The cathedral aren't convinced. And as the local archaeological Finds Liaison Officer points out, it's a very medieval-looking 'grail';

http://www.thisislincolnshire.co.uk...cathedral/article-2310355-detail/article.html
 
Balderdash. That cup is clearly medieval European in design, not 1st-century Judean. Does Coleman postulate that the materials were melted down and re-cast in the 13th century according to the style of the place and period?

And of course I haven't read Coleman's book, but the provenance of the item as described in the OP-linked articles hardly inspires confidence in the cup's identity as "the Holy Grail". The thing was described in medieval literature as, alternately, a stone, a cup, and an infant. Our modern conception of it as being definitely a cup is not necessarily supported by the literature from which the myth originally derived.

In brief: It's all made up. The Chief Executive of the Cathedral is right to say "some of [Coleman's] conclusions require a few leaps of faith."
 
Oh, pish-tosh. Everybody knows the Holy Grail is in Valencia:
http://www.catedraldevalencia.es/el-santo-caliz_historia.php
So there. Ahem. No other possible relic can be the Holy Grail, and that's that. Nope. Not at all. It says so in the web there, so it's final. Well, what they say is that a study saying it's contemporary was "never refuted" and that the fact that it didn't break or got lost shows that there was divine will at work. Which must be good news for all those Egyptian, Babylonian and such things laying around...
 
I've always liked tales of people searching for the holy grail, and the ark, and other biblical artifacts, but try to keep in mind it's like searching for the doors of Moria.
 
The Chalice of Valencia appears to be more authentic to the time and place of Jesus than other claimants to the Grail. In 1960, Spanish archaeologist Antonio Beltrán stated his opinion that the cup was produced in Palestine or Egypt between the 4th century BCE and the 1st century CE. Of course, that doesn't make it "the Grail" as the Cathedral of Valencia asserts, but it does make it more likely to have been used by Jesus at the Last Supper than the medieval one in Lincoln Cathedral.
 
Well, at least it points out to being old. And capable of holding a liquid. I guess that's two pros.

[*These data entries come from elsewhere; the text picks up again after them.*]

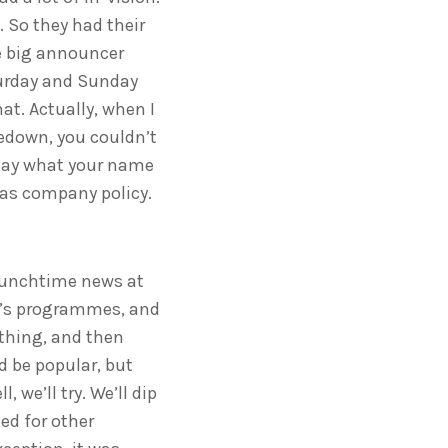
 So they had their
he big announcer
turday and Sunday
at. Actually, when I
sedown, you couldn’t
t say what your name
 was company policy.
e lunchtime news at
en’s programmes, and
 thing, and then
d be popular, but
 we’ll try. We’ll dip
ed for other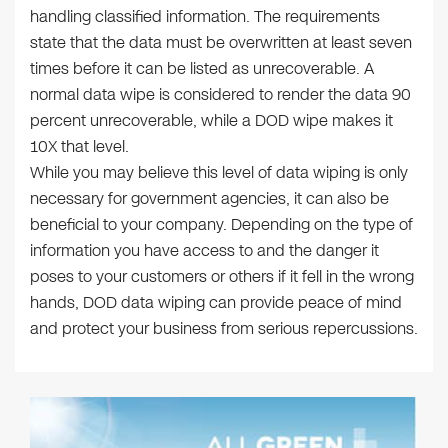
handling classified information. The requirements
state that the data must be overwritten at least seven
times before it can be listed as unrecoverable. A
normal data wipe is considered to render the data 90
percent unrecoverable, while a DOD wipe makes it
10X that level.
While you may believe this level of data wiping is only
necessary for government agencies, it can also be
beneficial to your company. Depending on the type of
information you have access to and the danger it
poses to your customers or others if it fell in the wrong
hands, DOD data wiping can provide peace of mind
and protect your business from serious repercussions.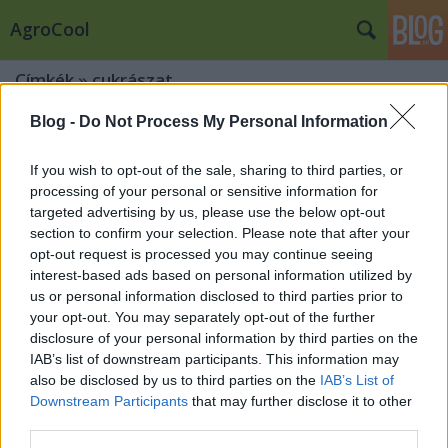
AgroCool
Címkék
»
cukrászat
Blog -
Do Not Process My Personal Information
If you wish to opt-out of the sale, sharing to third parties, or
processing of your personal or sensitive information for
targeted advertising by us, please use the below opt-out
section to confirm your selection. Please note that after your
opt-out request is processed you may continue seeing
interest-based ads based on personal information utilized by
us or personal information disclosed to third parties prior to
your opt-out. You may separately opt-out of the further
disclosure of your personal information by third parties on the
IAB’s list of downstream participants. This information may
also be disclosed by us to third parties on the
IAB’s List of
Downstream Participants
that may further disclose it to other
Milyen színeket használjunk egy
third parties.
Cukrászda megnyitásához?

I kind like it because it's very pretty; the actual old part of the relic is made of agate, and has a very graceful shape. Then it got additions in gold and pearls and such. It's placed in a little, very beautiful chapel inside the Cathedral. It's kind of an inside joke here, you know "Poor Indy, he just should have come here for the Grail."
 
"Oh, wicked, bad, naughty Zoot! She has been setting alight to our beacon, which, I have just remembered, is grail-shaped. It's not the first time we've had this problem."
 
lol, can someone tell me where in the bible it mentions Jesus using a grail at the last supper
:D
 
The Valencia one looks a bit high status for a preacher and his followers. I think a more typical model of that period would have been made of pottery or wood. The Lincoln one looks like something a medieval Bishop would own.
 
A medieval cup? He chose... poorly. Now to wait for the chap to drink from it, age rapidly and explode.
 
The thing was described in medieval literature as, alternately, a stone, a cup, and an infant.

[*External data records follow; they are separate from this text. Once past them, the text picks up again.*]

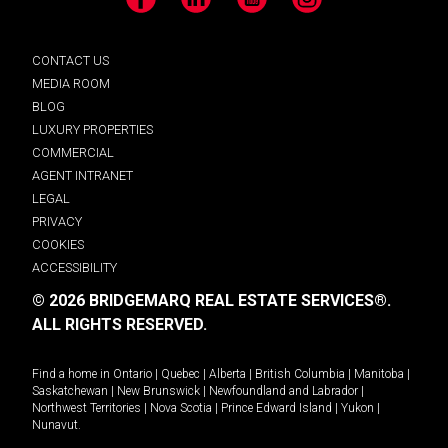
Facebook
LinkedIn
YouTube
Instagram
CONTACT US
MEDIA ROOM
BLOG
LUXURY PROPERTIES
COMMERCIAL
AGENT INTRANET
LEGAL
PRIVACY
COOKIES
ACCESSIBILITY
© 2026 BRIDGEMARQ REAL ESTATE SERVICES®.
ALL RIGHTS RESERVED.
Find a home in
Ontario
|
Quebec
|
Alberta
|
British Columbia
|
Manitoba
|
Saskatchewan
|
New Brunswick
|
Newfoundland and Labrador
|
Northwest Territories
|
Nova Scotia
|
Prince Edward Island
|
Yukon
|
Nunavut
.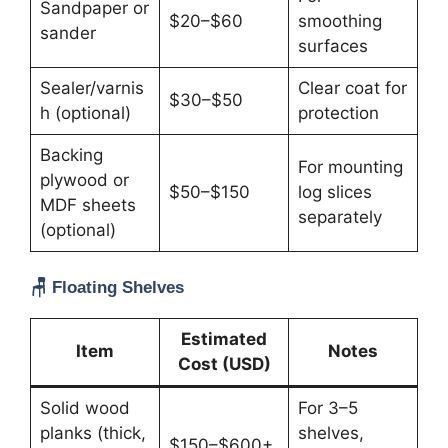
Sandpaper or
$20–$60
smoothing
sander
surfaces
Sealer/varnis
Clear coat for
$30–$50
h (optional)
protection
Backing
For mounting
plywood or
$50–$150
log slices
MDF sheets
separately
(optional)
🪑
Floating Shelves
Estimated
Item
Notes
Cost (USD)
Solid wood
For 3–5
planks (thick,
shelves,
$150–$600+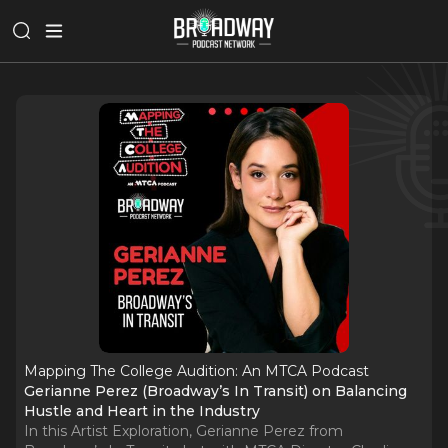
Mapping The College Audition: An MTCA Podcast
Gerianne Perez (Broadway’s In Transit) on Balancing
Hustle and Heart in the Industry
In this Artist Exploration, Gerianne Perez from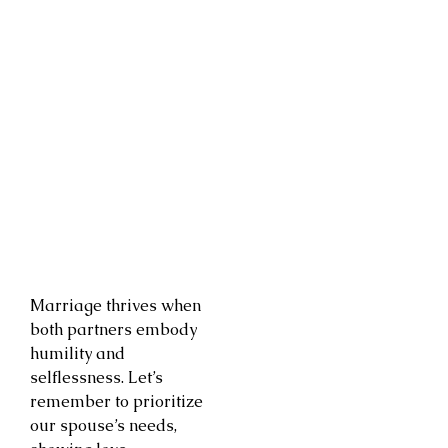
Marriage thrives when
both partners embody
humility and
selflessness. Let’s
remember to prioritize
our spouse’s needs,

Or a dish, or royal blood, or a few others.

The truth is that nobody has a freaking clue what a "greal" was in those legends. The word doesn't appear anywhere else, and the likeliest etymlogy would make it a derivative of the Latin gradalis or gradale. I.e., "greal" would pretty much mean "gradual". As in, really, "stage by stage" or similar. If there is a connection to "cup" in that word, it's been eluding everyone so far.

The legends (until much, much later) never explain what a greal was. In a sense it's a McGuffin.

Perhaps more important is the pun value than the exact shape of the McGuffin. "San greal" = holy grail, while "Sang real" = royal blood. The relevant legends become a lot easier to understand when you understand the divine right mindset of the age that produced them. E.g., the "fisher king" is really "sinner king", and that in turn has negative consequences for the whole kingdom, the king's wound cripples the whole land, and the king's impotence (in the versions where he's wounded in the groin) nixes the fertility of the whole land and condemns it to famine. Nevertheless he is held alive and in power, at least in some versions, by the royal blood... err... I mean, holy grail.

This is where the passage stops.